For this large, purpose-built centre that has 10 rooms, 45 educators and 260 enrolled children (120 each day) they have grown into Storypark. It has not replaced everything, but Educational Leader Courtney says, “It has completely transformed the way we communicate with families. Only two families do not login and use Storypark in our centre.”
The RCH Approach to Storypark
In their service, the RCH team uses a multiple account approach to Storypark. This means that each room has its own account. The size and type of centre dictated this. Initially they found the community page with that many children, would be over run with content and much of it was not relevant to all families. As they are a workplace community, the real value in relationships and belonging came in the room by room experience of families as opposed to the whole centre, when communicating through Storypark.

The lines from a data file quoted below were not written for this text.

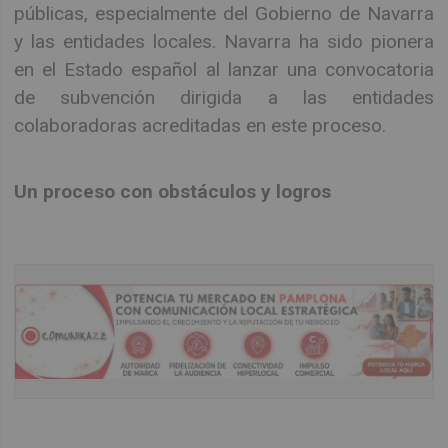
públicas, especialmente del Gobierno de Navarra
y las entidades locales. Navarra ha sido pionera
en el Estado español al lanzar una convocatoria
de subvención dirigida a las entidades
colaboradoras acreditadas en este proceso.
Un proceso con obstáculos y logros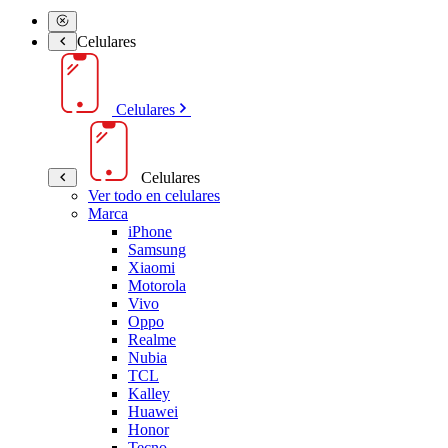
Celulares
Celulares
Celulares
Ver todo en celulares
Marca
iPhone
Samsung
Xiaomi
Motorola
Vivo
Oppo
Realme
Nubia
TCL
Kalley
Huawei
Honor
Tecno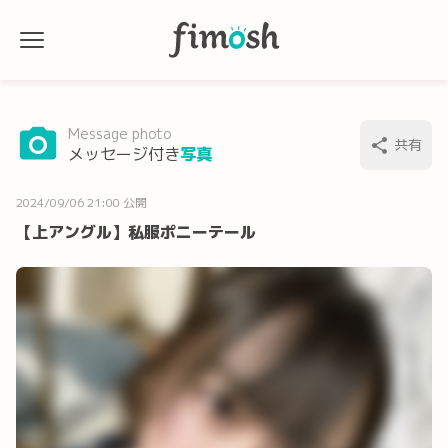
Message photo
共有
メッセージ付き
写真
2024/09/06 21:00 公開
【上アングル】私服ポニーテール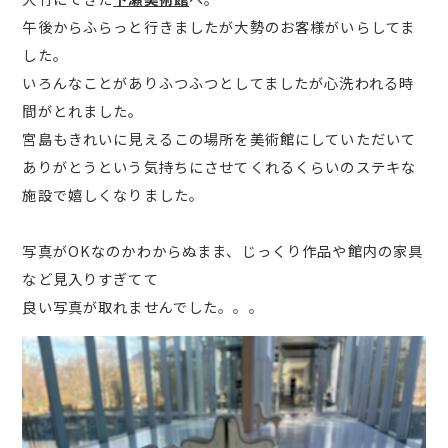
午後からふらっと行きましたが大勢のお客様がいらしてま
した。
いろんなことがありふつふつとしてましたが心洗われる時
間がとれました。
宮島もきれいに見えるこの場所を美術館にしていただいて
ありがとうという気持ちにさせてくれるくらいのステキな
施設で嬉しくなりました。
写真がOKなのかわからぬまま、じっくり作品や館内の家具
など見入りすぎてて
良い写真が取れませんでした。。。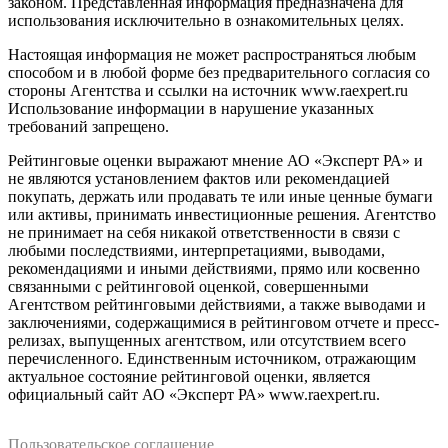
законом. Представленная информация предназначена для
использования исключительно в ознакомительных целях.
Настоящая информация не может распространяться любым
способом и в любой форме без предварительного согласия со
стороны Агентства и ссылки на источник www.raexpert.ru
Использование информации в нарушение указанных
требований запрещено.
Рейтинговые оценки выражают мнение АО «Эксперт РА» и
не являются установлением фактов или рекомендацией
покупать, держать или продавать те или иные ценные бумаги
или активы, принимать инвестиционные решения. Агентство
не принимает на себя никакой ответственности в связи с
любыми последствиями, интерпретациями, выводами,
рекомендациями и иными действиями, прямо или косвенно
связанными с рейтинговой оценкой, совершенными
Агентством рейтинговыми действиями, а также выводами и
заключениями, содержащимися в рейтинговом отчете и пресс-
релизах, выпущенных агентством, или отсутствием всего
перечисленного. Единственным источником, отражающим
актуальное состояние рейтинговой оценки, является
официальный сайт АО «Эксперт РА» www.raexpert.ru.
Пользовательское соглашение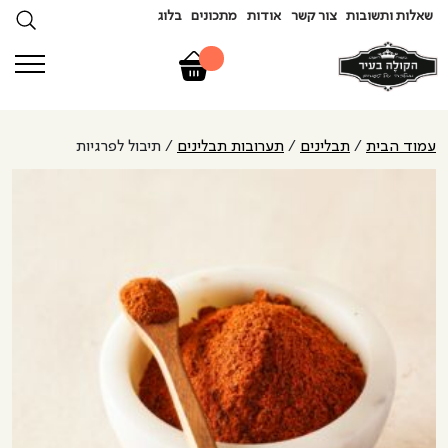
שאלות ותשובות
צור קשר
אודות
מתכונים
בלוג
עמוד הבית
/
תבלינים
/
תערובות תבלינים
/ תיבול לפרגיות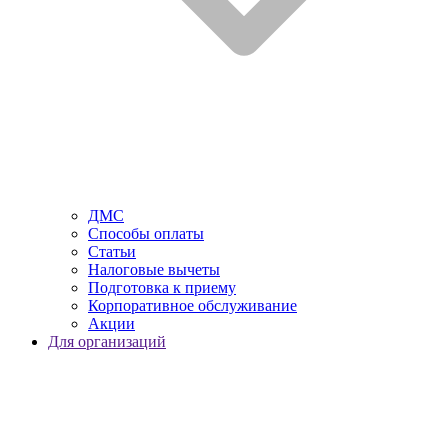
ДМС
Способы оплаты
Статьи
Налоговые вычеты
Подготовка к приему
Корпоративное обслуживание
Акции
Для организаций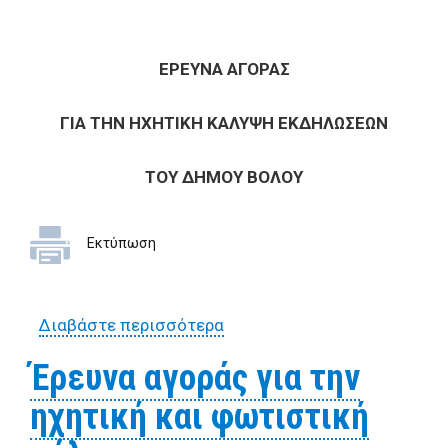
ΕΡΕΥΝΑ ΑΓΟΡΑΣ
ΓΙΑ ΤΗΝ ΗΧΗΤΙΚΗ ΚΑΛΥΨΗ ΕΚΔΗΛΩΣΕΩΝ
ΤΟΥ ΔΗΜΟΥ ΒΟΛΟΥ
Εκτύπωση
Διαβάστε περισσότερα
για Έρευνα αγοράς για την
ηχητική κάλυψη
Έρευνα αγοράς για την
εκδηλώσεων για την Καθαρά
ηχητική και φωτιστική
Δευτέρα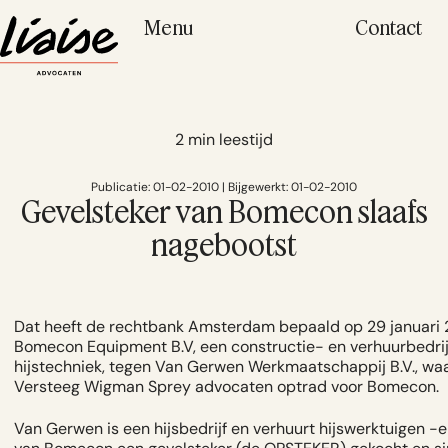
Menu
Contact
2 min leestijd
Publicatie: 01-02-2010 | Bijgewerkt: 01-02-2010
Gevelsteker van Bomecon slaafs
nagebootst
Dat heeft de rechtbank Amsterdam bepaald op 29 januari 2
Bomecon Equipment B.V, een constructie- en verhuurbedrij
hijstechniek, tegen Van Gerwen Werkmaatschappij B.V., wa
Versteeg Wigman Sprey advocaten optrad voor Bomecon.
Van Gerwen is een hijsbedrijf en verhuurt hijswerktuigen -en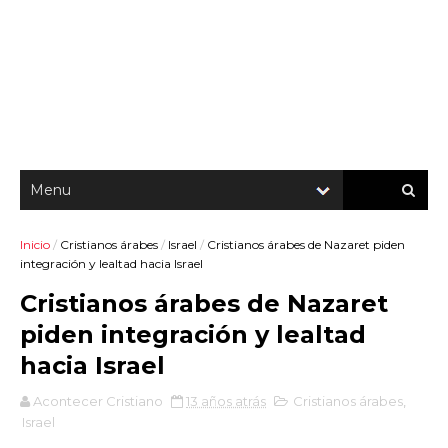
Inicio
/
Cristianos árabes
/
Israel
/
Cristianos árabes de Nazaret piden
integración y lealtad hacia Israel
Cristianos árabes de Nazaret
piden integración y lealtad
hacia Israel
Acontecer Cristiano
13 años atrás
Cristianos árabes
,
Israel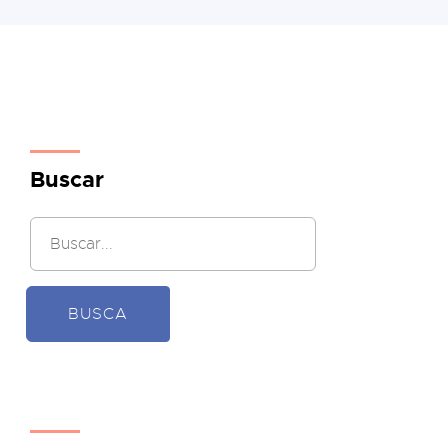
Buscar
BUSCA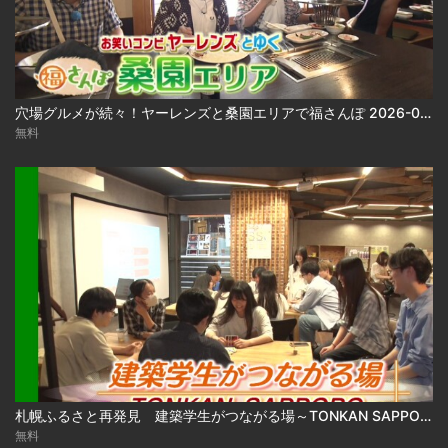
穴場グルメが続々！ヤーレンズと桑園エリアで福さんぽ 2026-08-03
無料
札幌ふるさと再発見 建築学生がつながる場～TONKAN SAPPORO～2026年8月1日放送
無料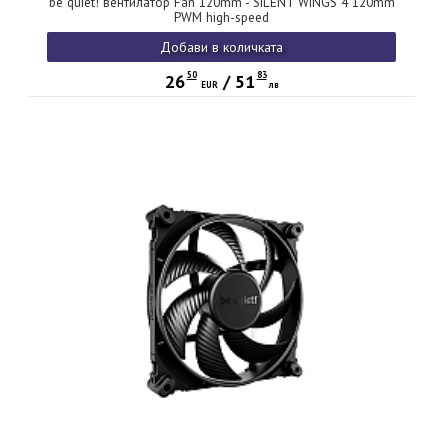
be quiet! вентилатор Fan 120mm - SILENT WINGS 4 120mm
PWM high-speed
Добави в количката
50
83
26
/
51
EUR
лв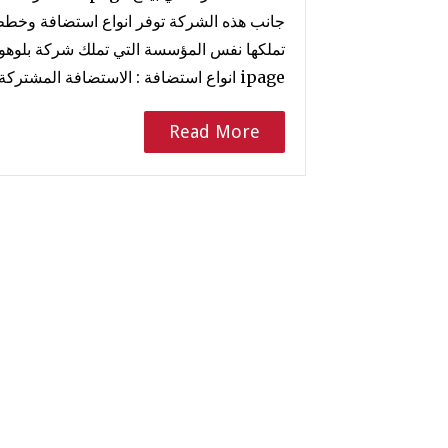
جانب هذه الشركة توفر انواع استضافة وخطط 
تملكها نفس المؤسسة التي تملك شركة بلوه
ipage انواع استضافة : الاستضافة المشتركة . الاستضافة المخصصة…
Read More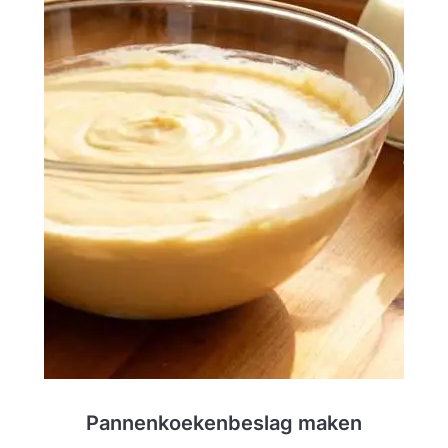
Pannenkoekenbeslag maken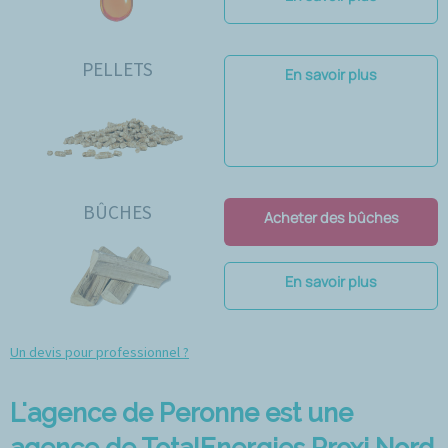
PELLETS
En savoir plus
BÛCHES
Acheter des bûches
En savoir plus
Un devis pour professionnel ?
L'agence de Peronne est une
agence de TotalEnergies Proxi Nord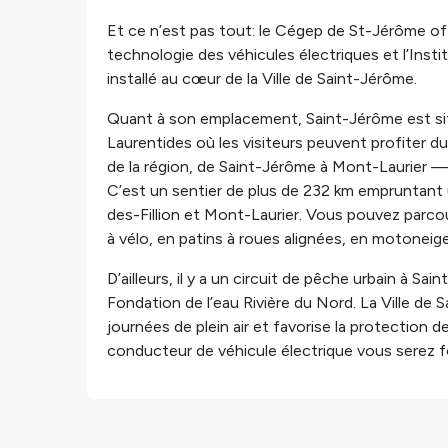
Et ce n’est pas tout: le Cégep de St-Jérôme o
technologie des véhicules électriques et l’Inst
installé au cœur de la Ville de Saint-Jérôme.
Quant à son emplacement, Saint-Jérôme est sit
Laurentides où les visiteurs peuvent profiter d
de la région, de Saint-Jérôme à Mont-Laurier —
C’est un sentier de plus de 232 km empruntant 
des-Fillion et Mont-Laurier. Vous pouvez parcour
à vélo, en patins à roues alignées, en motoneig
D’ailleurs, il y a un circuit de pêche urbain à Sa
Fondation de l’eau Rivière du Nord. La Ville de 
journées de plein air et favorise la protection
conducteur de véhicule électrique vous serez for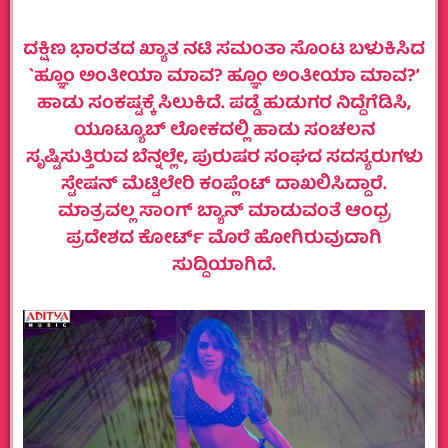
ದಕ್ಷಿಣ ಭಾರತದ ಖ್ಯಾತ ನಟಿ ಸಮಂತಾ ಸೊಂಟ ಬಳುಕಿಸಿದ
`ಹ್ಞೂಂ ಅಂತೀಯಾ ಮಾವ? ಹ್ಞೂಂ ಅಂತೀಯಾ ಮಾವ?’
ಹಾಡು ಸಂಕಷ್ಟಕ್ಕೆ ಸಿಲುಕಿದೆ. ಪಡ್ಡೆ ಹುಡುಗರ ನಿದ್ದೆಗೆಡಿಸಿ,
ಯೂಟ್ಯೂಬ್ ಲೋಕದಲ್ಲಿ ಹಾಡು ಸಂಚಲನ
ಸೃಷ್ಟಿಸುತ್ತಿರುವ ಬೆನ್ನಲ್ಲೇ, ಪುರುಷರ ಸಂಘದ ಸದಸ್ಯರುಗಳು
ಸ್ಟೇಷನ್ ಮೆಟ್ಟಿಲೇರಿ ಕಂಪ್ಲೆಂಟ್ ದಾಖಲಿಸಿದ್ದಾರೆ.
ಮಾತ್ರವಲ್ಲ ಸಾಂಗ್ ಬ್ಯಾನ್ ಮಾಡುವಂತೆ ಆಂಧ್ರ
ಪ್ರದೇಶದ ಕೋರ್ಟ್ ಮೊರೆ ಹೋಗಿರುವುದಾಗಿ
ಸುದ್ದಿಯಾಗಿದೆ.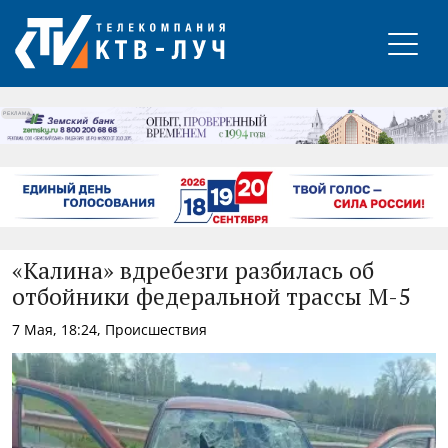
РЕКЛАМА
«Калина» вдребезги разбилась об
отбойники федеральной трассы М-5
7 Мая, 18:24, Происшествия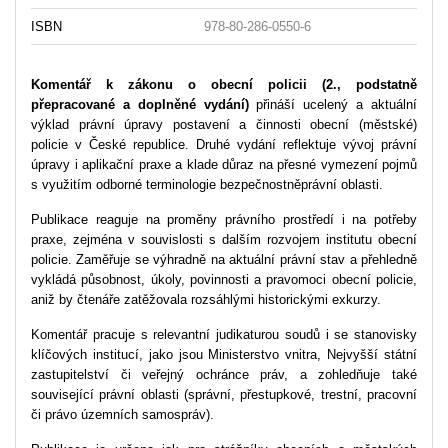
ISBN
978-80-286-0550-6
Komentář k zákonu o obecní policii (2., podstatně
přepracované a doplněné vydání)
přináší ucelený a aktuální
výklad právní úpravy postavení a činnosti obecní (městské)
policie v České republice. Druhé vydání reflektuje vývoj právní
úpravy i aplikační praxe a klade důraz na přesné vymezení pojmů
s využitím odborné terminologie bezpečnostněprávní oblasti.
Publikace reaguje na proměny právního prostředí i na potřeby
praxe, zejména v souvislosti s dalším rozvojem institutu obecní
policie. Zaměřuje se výhradně na aktuální právní stav a přehledně
vykládá působnost, úkoly, povinnosti a pravomoci obecní policie,
aniž by čtenáře zatěžovala rozsáhlými historickými exkurzy.
Komentář pracuje s relevantní judikaturou soudů i se stanovisky
klíčových institucí, jako jsou Ministerstvo vnitra, Nejvyšší státní
zastupitelství či veřejný ochránce práv, a zohledňuje také
související právní oblasti (správní, přestupkové, trestní, pracovní
či právo územních samospráv).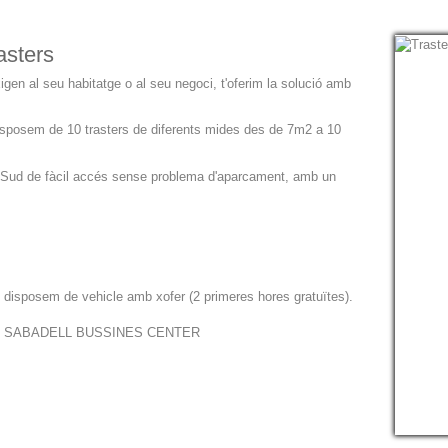
asters
igen al seu habitatge o al seu negoci, t'oferim la solució amb
 disposem de 10 trasters de diferents mides des de 7m2 a 10
ll Sud de fàcil accés sense problema d'aparcament, amb un
, disposem de vehicle amb xofer (2 primeres hores gratuïtes).
edifici SABADELL BUSSINES CENTER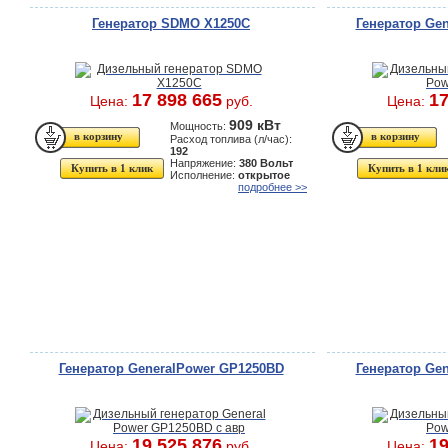
Генератор SDMO X1250C
Генератор Ge
17 898 665
17
Цена:
руб.
Цена:
909 кВт
Мощность:
Расход топлива (л/час):
192
Напряжение:
380 Вольт
Купить в 1 клик
Купить в 1 кли
Исполнение:
открытое
подробнее >>
Генератор GeneralPower GP1250BD
Генератор Ge
19 525 876
19
Цена:
руб.
Цена: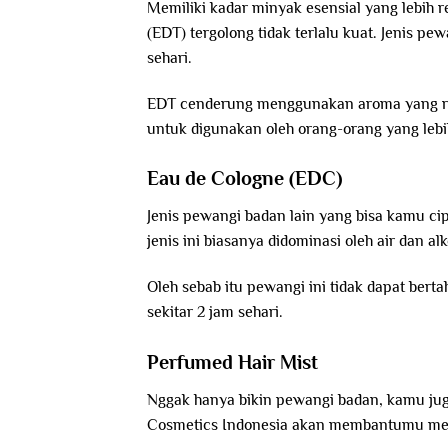
Memiliki kadar minyak esensial yang lebih r
(EDT) tergolong tidak terlalu kuat. Jenis p
sehari.
EDT cenderung menggunakan aroma yang r
untuk digunakan oleh orang-orang yang lebih
Eau de Cologne (EDC)
Jenis pewangi badan lain yang bisa kamu c
jenis ini biasanya didominasi oleh air dan 
Oleh sebab itu pewangi ini tidak dapat bert
sekitar 2 jam sehari.
Perfumed Hair Mist
Nggak hanya bikin pewangi badan, kamu ju
Cosmetics Indonesia akan membantumu mem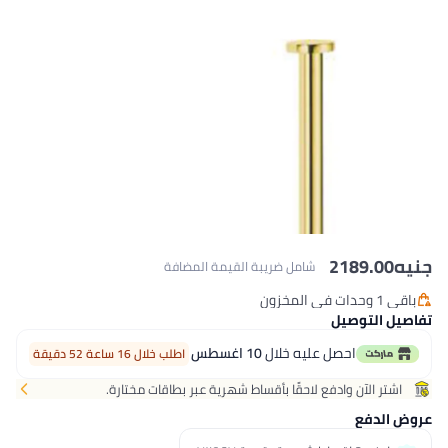
نيه
2189.00
شامل ضريبة القيمة المضافة
باقي 1 وحدات في المخزون
باقي 1 وحدات في المخزون
اصيل التوصيل
احصل عليه خلال
10 اغسطس
اطلب خلال 16 ساعة 52 دقيقة
اشتر الآن وادفع لاحقًا بأقساط شهرية عبر بطاقات مختارة.
وض الدفع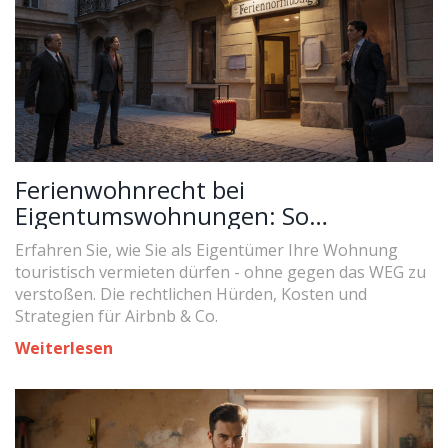
Ferienwohnrecht bei
Eigentumswohnungen: So
durchsetzen Sie touristische Nutzung
Erfahren Sie, wie Sie als Eigentümer Ihre Wohnung
rechtssicher
touristisch vermieten dürfen - ohne gegen das WEG zu
verstoßen. Die rechtlichen Hürden, Kosten und
Strategien für Airbnb & Co.
Weiterlesen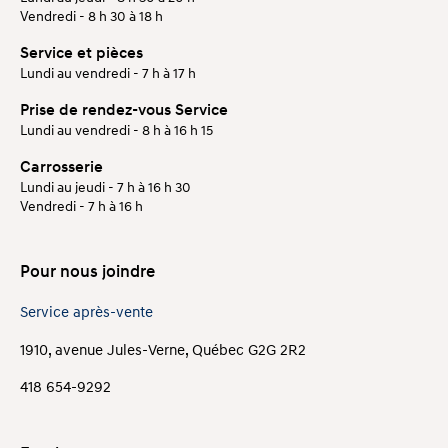
Vendredi - 8 h 30 à 18 h
Service et pièces
Lundi au vendredi - 7 h à 17 h
Prise de rendez-vous Service
Lundi au vendredi - 8 h à 16 h 15
Carrosserie
Lundi au jeudi - 7 h à 16 h 30
Vendredi - 7 h à 16 h
Pour nous joindre
Service après-vente
1910, avenue Jules-Verne, Québec G2G 2R2
418 654-9292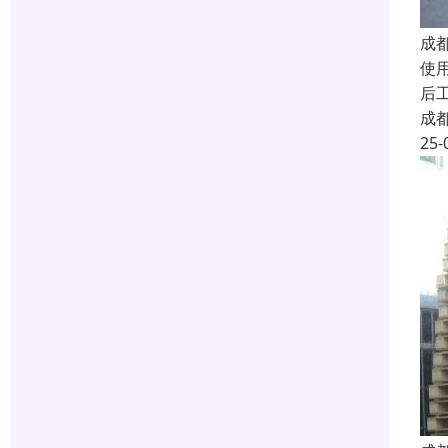
成
使
后
成
25-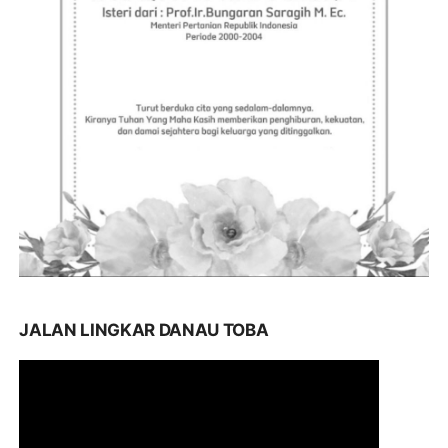
JALAN LINGKAR DANAU TOBA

Another reason for the approach was the educators and parent’s concerns about the need to manage privacy across all the families. Everyone felt more comfortable having shared access to a room community, rather than a community of 260 children.
As they trialled Storypark in their first year, they saw it evolve into a tool where the educators in each room were able to better focus on family needs and facilitate broader engagement with children’s learning. Of course, the administrator can still see all the stories and streams at once, but does not approve all stories. At RCH the educators in each room have autonomy and responsibility over their own posts and stories. It becomes the central point of connection between the children, the educators and families.
Communication beats documentation
For the team at RCH Early Learning, the use of Storypark is not focused on using it purely as a documentation tool, the focus and benefits are actually through improved communication. This as a result has meant the need for less documentation overall.
What the centre realised was that they had families who’ve potentially worked 10+ hour shifts coming in and picking up their children, and they were not really engaging with the visual, paper based documentation. Like so many early learning services they were putting countless hours into creating engaging and beautifully presented documentation – that nobody was reading.
Storypark has changed that…
Educators know families are engaging and reading because they are posting their own stories. Educators can see conversations about children’s development that are taking place on Storypark between parents and grandparents who live in Scotland or other parts of the world (depending on which child). This ability to share has also benefited support workers. Inclusion Support workers who work with children with supported learning needs can access a child’s Storypark account, as well as the potential to allow access to Primary School teachers as part of the transition for children heading into school.
How you use it
The key message from RCH Early Learning is to begin to think about how you use Storypark and how it works for your centre.
You may not know straight away, but if you can let go of expecting it to be all things and allow it to work in your centre how it best meets your needs and the needs of the children, it will be fantastic.
The real value says Courtney, “Capturing the significant moments of the child’s development and sharing them with families as they are happening.”